Substituting $k=\frac{n}{4d}$ , we get that the total number of points that we loose is at most $\frac{2n}{3}$ if $n=\Omega\left(\frac{d}{{\varepsilon}}\log\frac{1}{\beta}\right)$ , with a sufficiently large constant of proportionality.

Notice that we keep $k$ fixed throughout the recursion and $n$ may decrease. Consequently, if $n^{\prime}$ is the number of points in some recursive call in some dimension $\ell<d$ , then $n^{\prime}\geq\frac{n}{3}$ and therefore $k=\frac{n}{4d}\leq\frac{3n^{\prime}}{4d}$ which is still smaller than the centerpoint guarantee of $\frac{n^{\prime}}{\ell+1}$ .

As described, our subspace-selection procedure (with all its recursive calls) is $2d^{2}{\varepsilon}$ -differentially private. Dividing ${\varepsilon}$ by $2d^{2}$ we get that our subspace-selection procedure is ${\varepsilon}$ -differentially private, and that the total number of points we lose is much smaller than $n$ if $n=\Omega\left(\frac{d^{3}}{{\varepsilon}}\log\frac{1}{\beta}\right)$ .

Recall Section 3, where we showed that we need $n=\Omega\left(\frac{d^{4}\log dX}{{\varepsilon}}\right)$ for the ( ${\varepsilon}$ -differentially private) base case to work correctly. (Recall also that the base case is actually applied in a suitable projection of the terminal subspace onto some coordinate-frame subspace of the same dimension, and that the above lower bound on $n$ suffices for any such lower-dimensional instance too.)

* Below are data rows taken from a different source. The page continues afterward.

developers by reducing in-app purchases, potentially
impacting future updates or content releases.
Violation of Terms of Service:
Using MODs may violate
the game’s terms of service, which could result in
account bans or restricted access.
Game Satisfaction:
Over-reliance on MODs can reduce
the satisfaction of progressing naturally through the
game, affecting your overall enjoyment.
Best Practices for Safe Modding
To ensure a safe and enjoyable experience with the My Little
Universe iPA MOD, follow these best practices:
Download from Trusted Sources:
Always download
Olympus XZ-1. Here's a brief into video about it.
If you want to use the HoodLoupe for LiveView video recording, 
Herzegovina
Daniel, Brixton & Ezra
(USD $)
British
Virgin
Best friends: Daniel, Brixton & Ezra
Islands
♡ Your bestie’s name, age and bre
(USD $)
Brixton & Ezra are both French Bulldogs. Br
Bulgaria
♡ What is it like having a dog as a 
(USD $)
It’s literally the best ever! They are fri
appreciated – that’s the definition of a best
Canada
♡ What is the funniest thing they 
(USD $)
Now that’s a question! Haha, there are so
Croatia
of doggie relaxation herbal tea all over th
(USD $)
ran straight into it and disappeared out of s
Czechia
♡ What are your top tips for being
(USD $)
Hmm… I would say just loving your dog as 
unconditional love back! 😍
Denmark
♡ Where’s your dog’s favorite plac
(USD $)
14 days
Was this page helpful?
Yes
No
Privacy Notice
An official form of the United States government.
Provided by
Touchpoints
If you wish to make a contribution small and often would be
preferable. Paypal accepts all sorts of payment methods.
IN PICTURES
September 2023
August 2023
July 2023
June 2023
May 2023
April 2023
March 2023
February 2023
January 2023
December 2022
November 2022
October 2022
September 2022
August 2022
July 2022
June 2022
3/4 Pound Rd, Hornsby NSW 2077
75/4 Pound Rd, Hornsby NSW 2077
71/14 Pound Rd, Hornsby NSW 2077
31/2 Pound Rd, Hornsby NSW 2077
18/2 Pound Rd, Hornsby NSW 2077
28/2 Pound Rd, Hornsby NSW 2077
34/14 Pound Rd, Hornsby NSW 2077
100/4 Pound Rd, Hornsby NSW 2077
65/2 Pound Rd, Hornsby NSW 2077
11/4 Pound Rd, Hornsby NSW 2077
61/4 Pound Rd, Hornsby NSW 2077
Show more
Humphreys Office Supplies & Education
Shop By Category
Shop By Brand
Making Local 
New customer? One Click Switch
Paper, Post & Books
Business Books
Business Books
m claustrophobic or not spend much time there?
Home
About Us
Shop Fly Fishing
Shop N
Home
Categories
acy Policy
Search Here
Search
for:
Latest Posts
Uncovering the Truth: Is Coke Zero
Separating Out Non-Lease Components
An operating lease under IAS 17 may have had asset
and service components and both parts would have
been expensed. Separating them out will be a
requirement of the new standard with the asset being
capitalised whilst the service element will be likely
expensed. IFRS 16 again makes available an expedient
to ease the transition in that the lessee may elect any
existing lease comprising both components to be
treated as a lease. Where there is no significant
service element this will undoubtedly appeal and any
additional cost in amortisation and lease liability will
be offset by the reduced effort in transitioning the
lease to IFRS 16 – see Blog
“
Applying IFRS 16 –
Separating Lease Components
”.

The following theorem summarizes the result of this section.

Theorem 4.9.

Given $n=\Omega\left(\frac{d^{4}\log dX}{{\varepsilon}}+\frac{d^{3}\log\frac{1}{\beta}}{{\varepsilon}}\right)$ points, our algorithm (including all recursive calls and the base case) is ${\varepsilon}$ -differentially private, runs in $O\left(n^{1+(d-1)\lfloor d/2\rfloor}\right)$ time, and finds a point of depth at least $k=\frac{n}{4d}$ with probability at least $1-2d^{2}\beta$ .

Proof.

The privacy statement follows by composition, using Lemma 4.5 and the privacy properties of the exponential mechanism. The confidence bound follows since the probability of failure of the recursive call in a subspace of dimension $j$ is at most $(j+1)\beta$ . The running time of the algorithm is dominated by the running time of the exponential mechanism that we perform at the bottom (base case) of the recursion. ∎

5 An $O(n^{d})$ algorithm via volume estimation

The upper bound on the running time in Theorem 4.9 is dominated by the running time of the base case, in which we compute all the regions $D_{\geq\ell}$ explicitly, which takes $n^{O(d^{2})}$ time. To reduce this cost, we use instead a mechanism that (a) estimates the volume of $D_{k}$ to a sufficiently small relative error, and (b) samples a random point “almost” uniformly from $D_{k}$ . We show how to accomplish (a) and (b) using the volume estimation mechanisms of Lovász and Vempala [13] and later of Cousins and Vempala [7]. We also show how to use these procedures to implement approximately the exponential mechanism described in Section 3. These algorithms are Monte Carlo, so they fail with some probability, and when they fail we may lose our ${\varepsilon}$ -differential privacy guarantee. As a result, the modified algorithm will not be purely differentially private, as the one in Section 3, and we will only be able to guarantee that it is $({\varepsilon},\delta)$ -differentially private, for any prescribed $\delta>0$ . We obtain the following theorem which we prove in the rest of this section.

Theorem 5.1.

Given $n=\Omega\left(\frac{d^{4}\log\frac{dX}{\delta}}{{\varepsilon}}\right)$ points, our algorithm (including all recursive calls and the base case) is $({\varepsilon},\delta)$ -differentially private, runs in $O\left(n^{d}\right)$ time, and finds a point of depth at least $k=\frac{n}{4d}$ with probability at least $1-\delta$ .

5.1 Volume estimation

We use the following result of Cousins and Vempala for estimating the volumes of the convex polytopes $D_{\geq k}$ .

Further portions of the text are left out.